Two IPSec/IKE2 tunnels to the same target from router & host behind the router

RouterOS General
1

Hello!

I’m puzzled by a scenario which in theory should work, but it doesn’t. In actuality it works but partially. The simplified network diagram looks like below:
Untitled Diagram-2.png
There are three separate networks:

  • Network A: server, two client groups, MT router
  • Network B: bunch of servers, MT router
  • Road Warriors: multiple users directly connected to the Internet

VPN tunnels:

  1. Both Network A & B routers are IPSec IKEv2 server
  2. Clients behind the router in Network A connect to various IPSec IKEv2 servers (e.g. network B MT) as needed
  3. Road warriors connect to MT in Network A & B via IPSec IKEv2
  4. Router in Network A keeps persistent IPSec IKEv2 to router in Network B

What’s broken?
All road warriors & clients behind router in the Network A are able to connect without problems (green & yellow lines). I’m failing to find a way to add the permanent connection from router in Network A to router in Network B.

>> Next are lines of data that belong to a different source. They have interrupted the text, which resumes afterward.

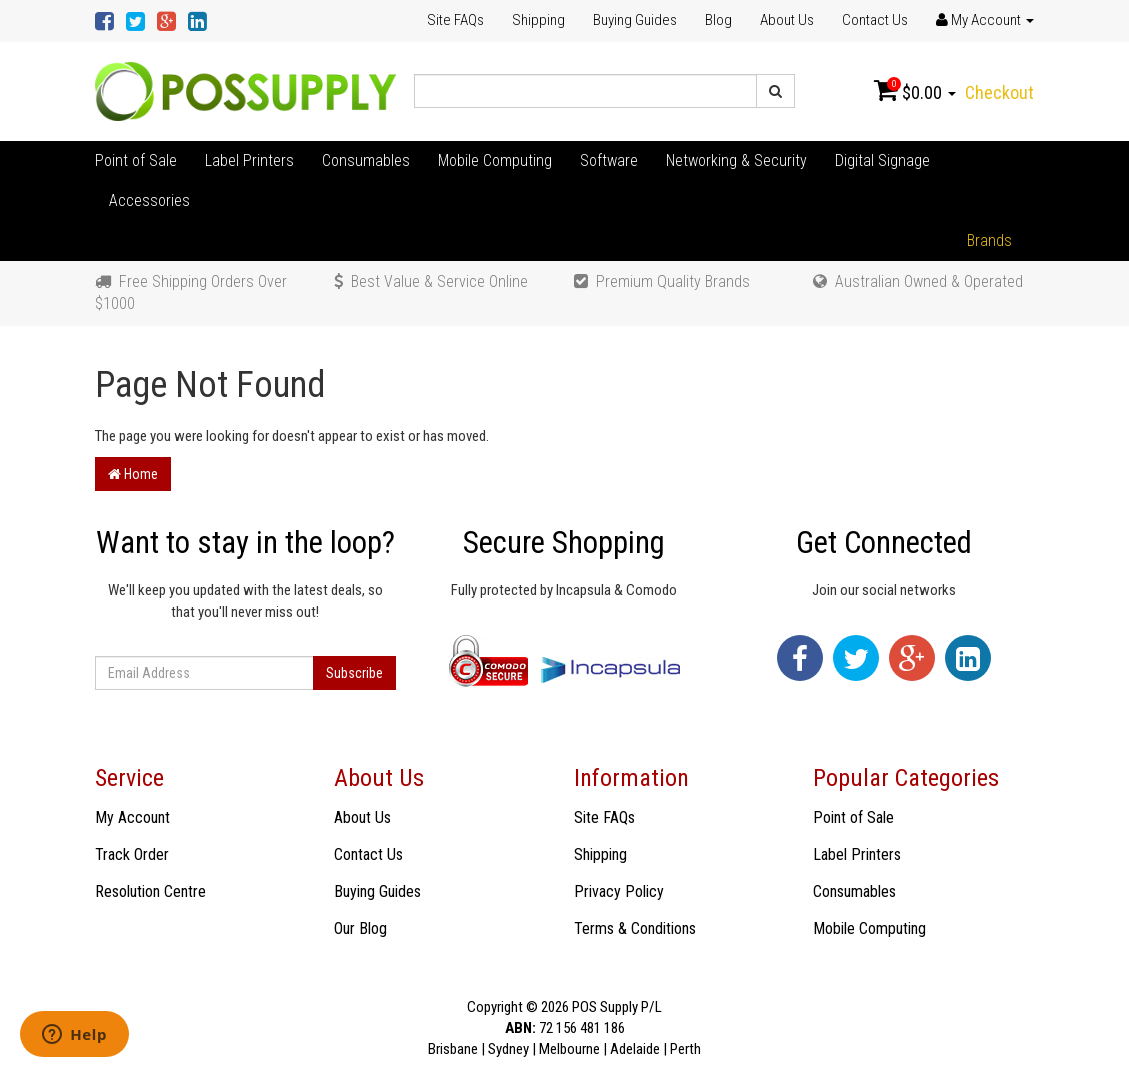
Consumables (366, 160)
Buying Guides (635, 20)
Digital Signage (882, 160)
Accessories (149, 200)
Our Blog (360, 928)
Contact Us (875, 20)
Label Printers (249, 160)
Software (609, 160)
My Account (132, 817)
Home (133, 474)
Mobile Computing (495, 160)
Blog (718, 20)
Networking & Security (736, 160)
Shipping (538, 20)
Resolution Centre (150, 891)
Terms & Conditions (635, 928)
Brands (989, 240)
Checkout (999, 92)
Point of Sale (136, 160)
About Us (787, 20)
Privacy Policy (619, 891)
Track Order (132, 854)
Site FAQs (455, 20)
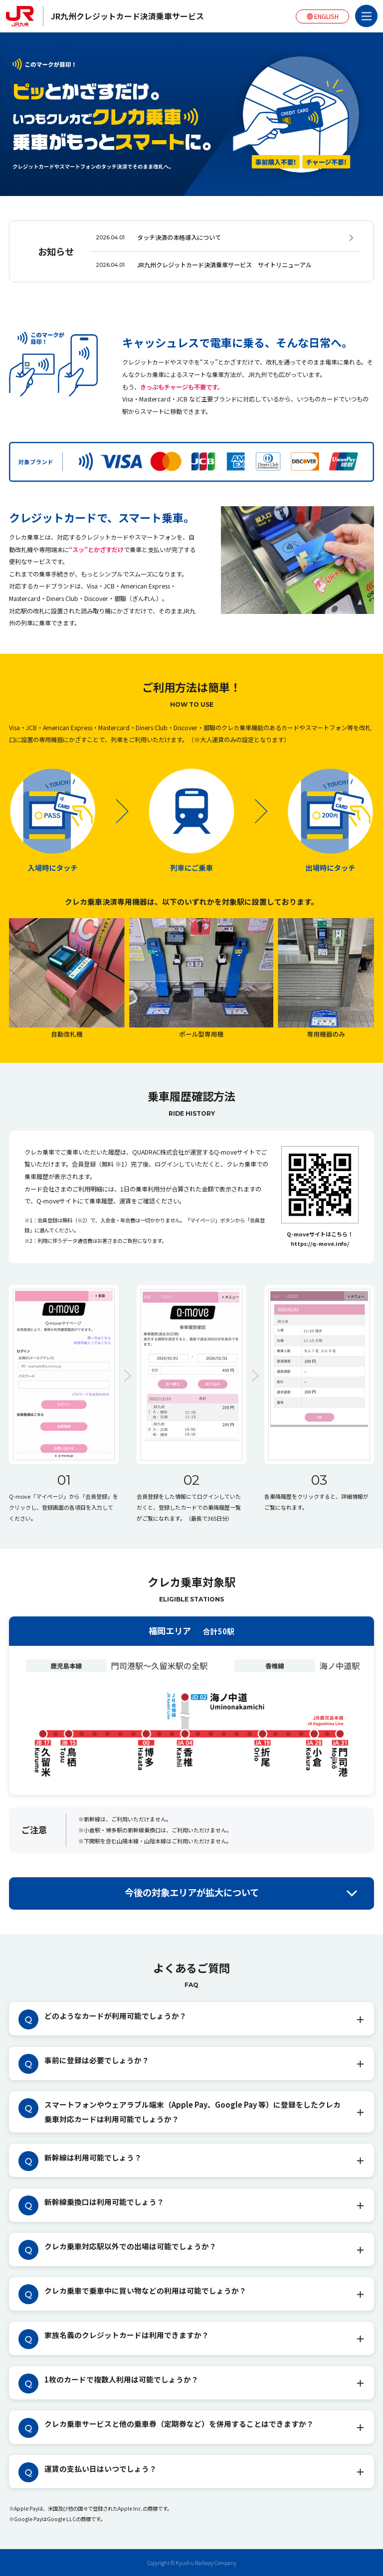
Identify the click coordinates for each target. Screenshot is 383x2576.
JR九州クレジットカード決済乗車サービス (127, 16)
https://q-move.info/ (320, 1243)
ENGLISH (323, 15)
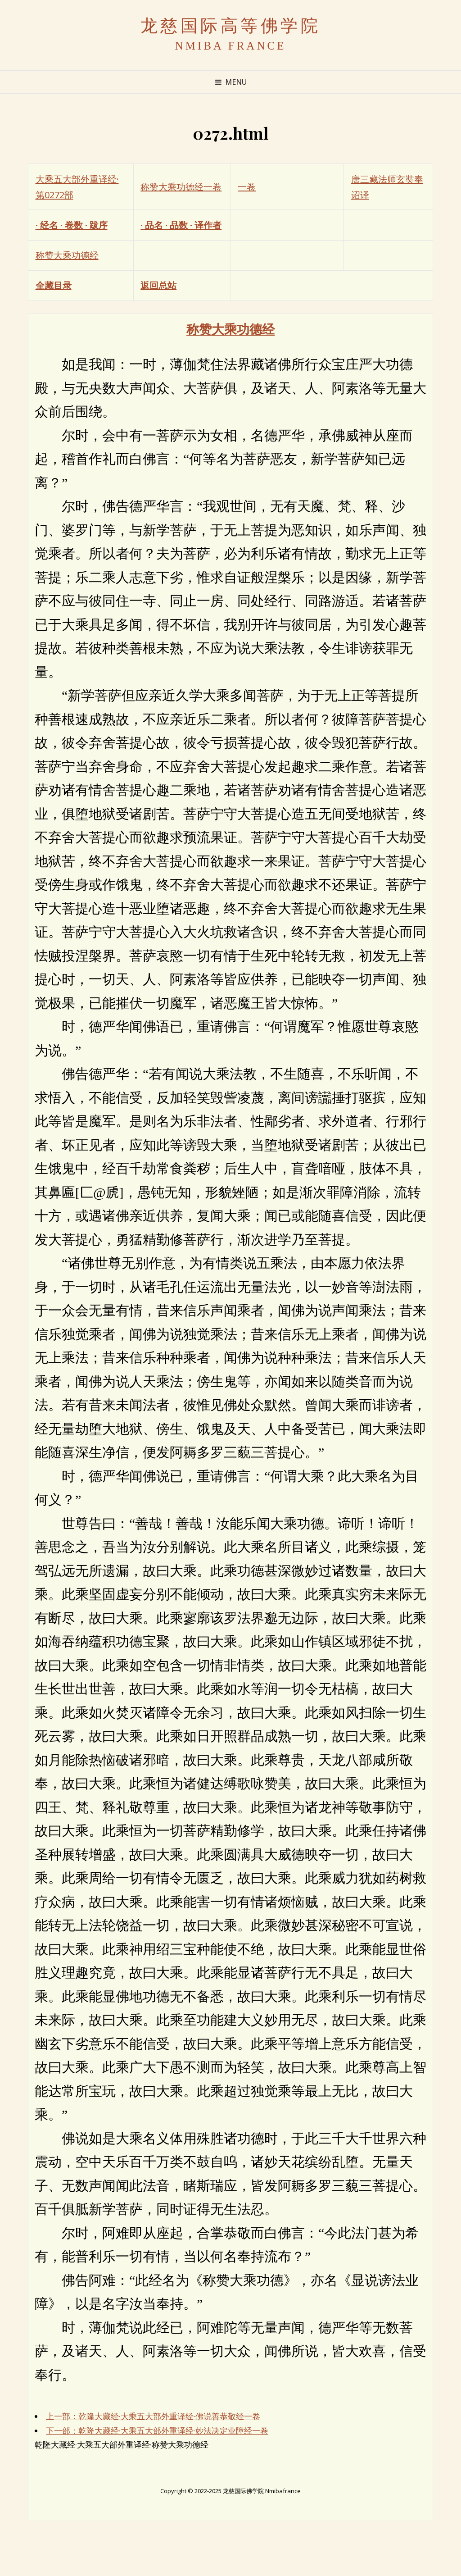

Current (working) configuration of IPSec on router in Net A (router in Net B has almost the same config, just different hosts/certs):



/ip ipsec mode-config
    add address-pool=vpn name=rw-vpn-modecfg static-dns=10.***.***.*** system-dns=no

/ip ipsec profile
    add dh-group=modp8192,modp4096,modp2048,modp1024 enc-algorithm=aes-256 \
        hash-algorithm=sha256 name=secure-compatibile

/ip ipsec peer
    add exchange-mode=ike2 name=peer1 passive=yes profile=secure-compatibile \
        send-initial-contact=no

/ip ipsec proposal
    add auth-algorithms=sha256 enc-algorithms=aes-256-cbc name=rw-proposal-noPFS \
        pfs-group=none

/ip ipsec identity
    add auth-method=digital-signature certificate=network_A_server_cert.pem_0 \
        generate-policy=port-strict match-by=certificate mode-config=rw-vpn-modecfg \
        my-id=fqdn:network-a.***.com peer=peer1 remote-certificate=User1.cer_0 \
        remote-id=auto

I tried adding the following to the router in Net A, but the connection to Net B is never established:

/ip ipsec policy group
add name=net-B-client-grp

/ip ipsec peer
add address=network-b.***.com disabled=no exchange-mode=ike2 name=net-B-client
profile=secure-compatibile

/ip ipsec proposal
add auth-algorithms=sha256 enc-algorithms=aes-256-cbc,aes-128-cbc name=
rw-client-proposal-noPFS pfs-group=none

/ip ipsec identity
add auth-method=digital-signature certificate=
netA-to-netB-autovpn-bundle.pem_0 disabled=no generate-policy=
port-strict match-by=certificate mode-config=rw-client-vpn-modecfg my-id=
key-id peer=net-B-client policy-template-group=net-B-client-grp
remote-certificate=net-B-pub-cert.cer_0.crt_0

/ip ipsec policy
add disabled=no dst-address=0.0.0.0/0 group=net-B-client-grp proposal=
rw-client-proposal-noPFS src-address=0.0.0.0/0 template=yes



Can anyone give me any hint if this is even possible and if so how to proceed?